- February 17, 2022
The MedTech industry welcomed the broad goals of the proposed rule published late in 2018; however, pushed back hard against some of its provisions, notably with regard to FDA’s plans to carry out premarket manufacturing inspections. FDA, while making some tweaks to the draft, held firm on the main points of friction with the MedTech industry, arguing that it is legal and necessary to inspect some facilities as part of the De Novo process.
Early last year, AdvaMed sent feedback that welcomed FDA’s aim to enhance the “regulatory clarity and predictability” of the De Novo pathway through the proposed rule but found fault with the specifics. The MedTech trade group raised concerns the rule would impose requirements that replicate the PMA process. As AdvaMed saw it, a “drift towards PMA review is discordant with the De Novo classification process’ purpose” and would lead to “unnecessary expenditures.”
“The most controversial aspect was FDA’s provision for … an FDA inspection for what is tantamount to a 510(k),” noted Bradley Merrill Thompson, Attorney at the law firm Epstein Becker Green in an e-mail. Thompson called that “a real stretch,” but the FDA resisted siding with industry.
AdvaMed objected to plans to inspect some facilities before the De Novo decision because it argued FDA lacks the authority to make quality system inspections a prerequisite to classification or deny a reclassification based on a facility visit. The trade group asked FDA to only inspect facilities after making De Novo decisions.
FDA disagreed. In response, the Agency set out the two (2) circumstances when it would inspect facilities, namely when data integrity and quality concerns arise during its review of a De Novo request and when devices have critical or novel manufacturing processes that may affect the safety and effectiveness of the product. The Agency clarified it will only perform inspections to ensure data “were collected in a manner that ensures the data accurately represents the risks and benefits of the device” when it has reason for concern, such as if the results seem “clinically or physiologically improbable” or a whistleblower has alleged misconduct at clinical trial sites. FDA also clarified that the proposed manufacturing inspections are not to assess compliance with the Quality System Regulation.
FDA only expects to inspect “a small percentage” of De Novo requests but sees site visits as essential in those circumstances.

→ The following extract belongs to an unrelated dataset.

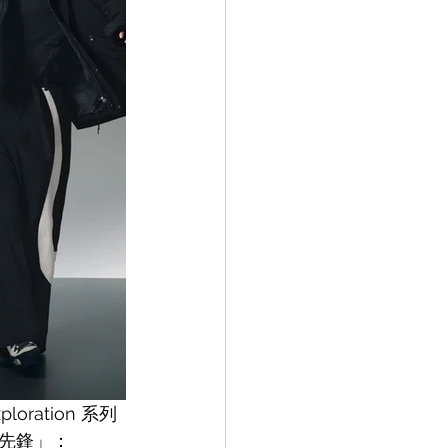
oration 系列
先鋒」：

As such, FDA made “clarifying changes” in response to the feedback but kept the right to inspect facilities before De Novo decisions.
AdvaMed’s other objection centered on FDA’s requirement for applicants to submit all information “known or reasonably known.” The trade group said the “standard is unclear and creates difficult questions for requesters,” such as who decides what is “reasonable,” and raised concerns the requirement could lead FDA reviewers to think applicants are “hiding something.”

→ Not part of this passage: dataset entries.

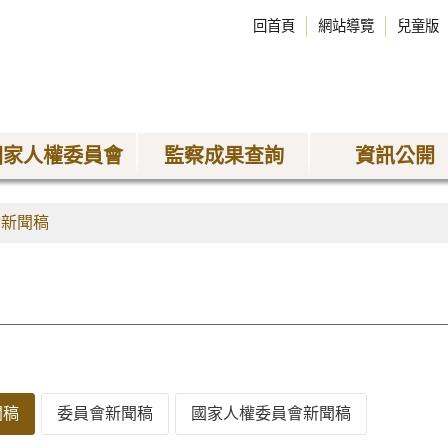
回首頁
網站導覽
兒童版
國家人權委員會
監察成果查詢
資訊公開
會新聞稿
聞稿
委員會新聞稿
國家人權委員會新聞稿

To resolve the perceived problems, AdvaMed called on FDA to change the phrase to “known by or reasonably available to the requester.” FDA found its own problems with that phrase because the requester may know of studies or reports about the safety and effectiveness of a product; however, not be able to obtain them, for example because it must pay to access a registry. In such cases, FDA wants the requester to share what they know even if complete information is unavailable.